[Collected data]

[Start of section]

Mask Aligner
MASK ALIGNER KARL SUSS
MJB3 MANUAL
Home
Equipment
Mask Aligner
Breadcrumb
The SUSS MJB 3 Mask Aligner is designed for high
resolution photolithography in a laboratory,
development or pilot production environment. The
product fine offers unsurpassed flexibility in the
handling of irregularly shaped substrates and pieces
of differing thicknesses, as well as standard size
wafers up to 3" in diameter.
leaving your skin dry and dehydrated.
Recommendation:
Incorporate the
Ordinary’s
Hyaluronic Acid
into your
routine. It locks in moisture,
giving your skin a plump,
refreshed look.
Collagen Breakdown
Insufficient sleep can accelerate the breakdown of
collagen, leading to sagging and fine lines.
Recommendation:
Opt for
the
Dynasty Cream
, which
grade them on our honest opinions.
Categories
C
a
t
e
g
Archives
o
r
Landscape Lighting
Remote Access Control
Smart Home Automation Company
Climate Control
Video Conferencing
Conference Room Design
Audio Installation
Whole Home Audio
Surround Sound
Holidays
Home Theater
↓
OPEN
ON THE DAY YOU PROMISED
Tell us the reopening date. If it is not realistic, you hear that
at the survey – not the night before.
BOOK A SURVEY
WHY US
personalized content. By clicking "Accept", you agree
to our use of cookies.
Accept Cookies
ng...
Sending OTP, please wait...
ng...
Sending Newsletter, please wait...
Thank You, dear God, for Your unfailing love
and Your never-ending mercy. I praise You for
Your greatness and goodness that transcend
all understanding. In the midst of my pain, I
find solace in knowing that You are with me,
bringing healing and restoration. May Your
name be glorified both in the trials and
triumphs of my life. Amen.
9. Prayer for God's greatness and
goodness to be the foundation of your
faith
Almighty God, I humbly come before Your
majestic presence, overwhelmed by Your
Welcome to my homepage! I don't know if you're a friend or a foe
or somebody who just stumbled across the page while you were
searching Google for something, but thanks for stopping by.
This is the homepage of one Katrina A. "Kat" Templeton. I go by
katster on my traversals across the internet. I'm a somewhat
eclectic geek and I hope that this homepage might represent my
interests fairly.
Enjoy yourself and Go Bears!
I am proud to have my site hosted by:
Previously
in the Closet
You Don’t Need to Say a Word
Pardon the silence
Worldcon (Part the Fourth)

[End of section]

*Exercise directions:* Only the number is needed: please work out how many lines in the data contain the string "that".

*Output:* 4